How not to make a promotional video - French and Saunders eat your heart out.

Debbie Summerfield was now running our sales office. She was the third member of our group on our first Goa holiday in 1992 but with a newborn she was unable to come again to Goa to familiarize herself with the properties - a slight disadvantage as “Head of Sales UK”. So when Bob Vingo (second cousin twice removed) came out that first season armed with a video camera it was too good an opportunity to miss. We decided to make a little video for Debbie.
We are all familiar with the business training videos John Cleese’s company Video Arts made, How NOT to Run a Meeting, How NOT to Impress Customers. We were just about to make How NOT to make a Promotional Video.
Totally unplanned we met Bob at D’Costa House and decided the best way to do it was a walk through video room by room. Standing side by side on the entrance steps cameras poised, no script, just by the seat of our pants we started.
Faced with a rolling camera I panicked and started babbling on like a scene from Who’s Line is it Anyway? Linda’s head swiveled in amazement at what was coming out and whilst I spouted forth moving from room to room she trotted behind me transfixed.
The result was hilarious.
It looked like a scene from Acorn Antiques with forgotten lines and moving scenery. The sleepy village of Para, where most of the time all you could hear was the swishing of the odd water buffalo tail, sounded like it was on the M25 close to Gatwick. Whoever would have known that the occasional little scooter putt putting past would sound like a Ferrari and that the idly turning ceiling fans would sound like helicopters overhead.
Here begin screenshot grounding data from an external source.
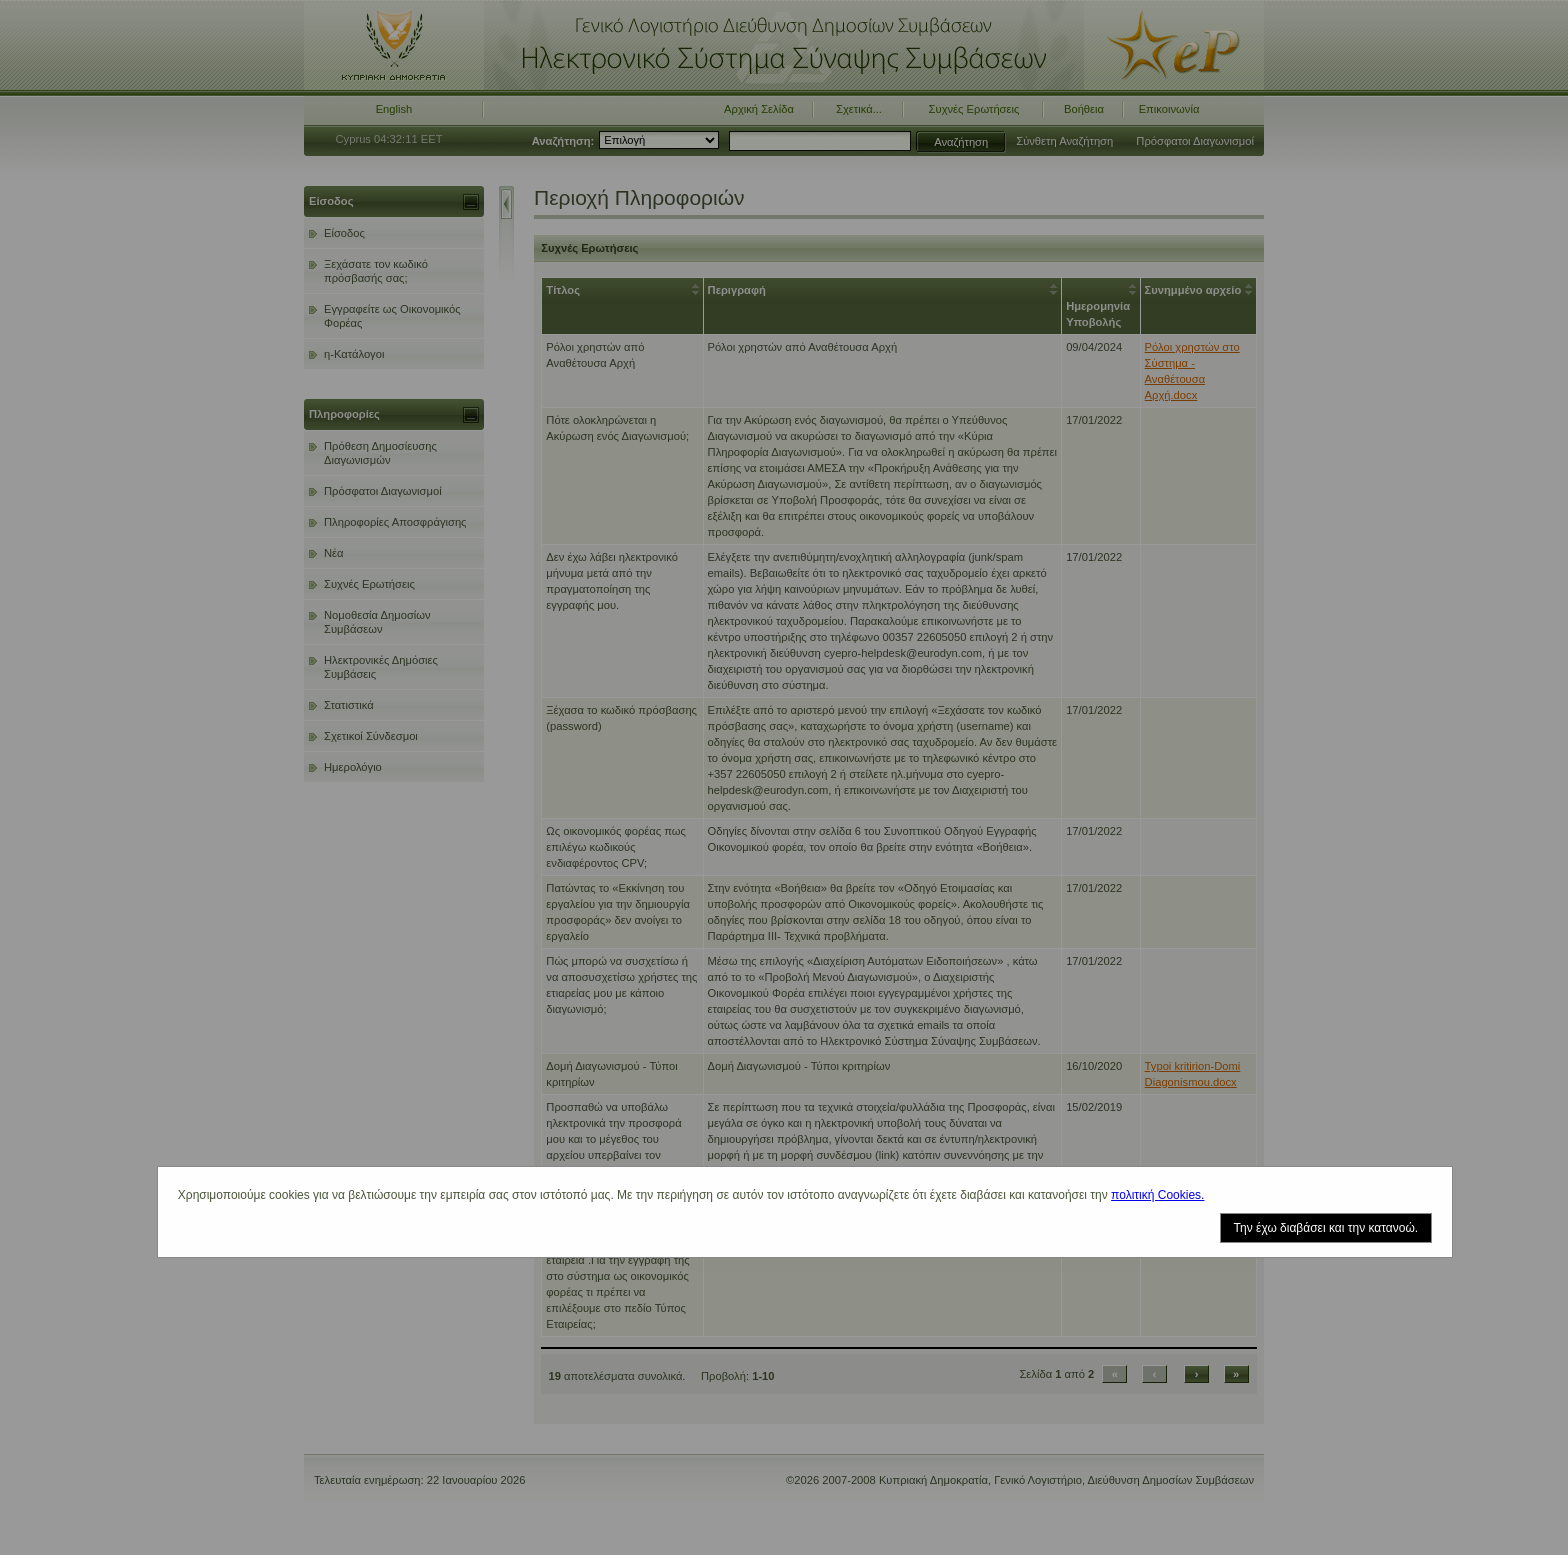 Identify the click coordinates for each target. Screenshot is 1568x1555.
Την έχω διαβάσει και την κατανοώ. (1326, 1228)
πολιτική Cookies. (1157, 1195) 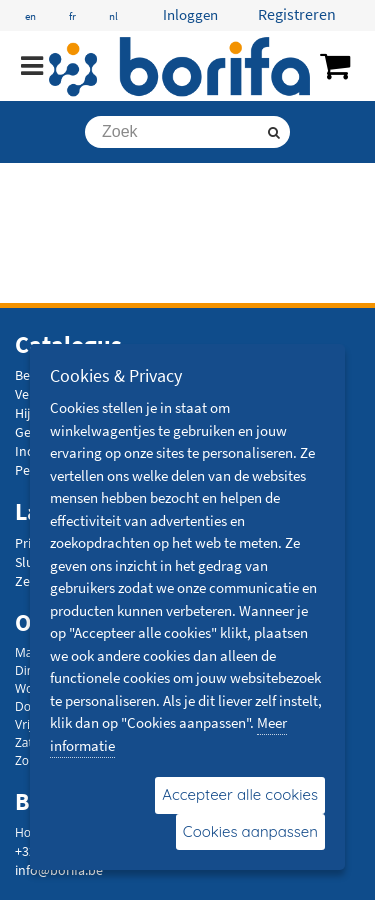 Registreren (297, 14)
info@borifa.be (59, 870)
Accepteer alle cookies (240, 794)
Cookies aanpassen (250, 831)
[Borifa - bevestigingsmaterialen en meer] (180, 66)
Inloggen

All my impromptu dialogue was totally drowned out so it looked like we were miming anyway!!!
Scarred for life from this first experience we have turned down many opportunities for media appearances over the years. No, I am wrong. There was the interview about how to cook chicken cafreal for a cookery programme that was aired on Somerset Radio but that’s a whole other story.
We have since registered as French and Saunders Lookie Likies and are now available for weddings and bar mitzvahs (no prizes for which one is which).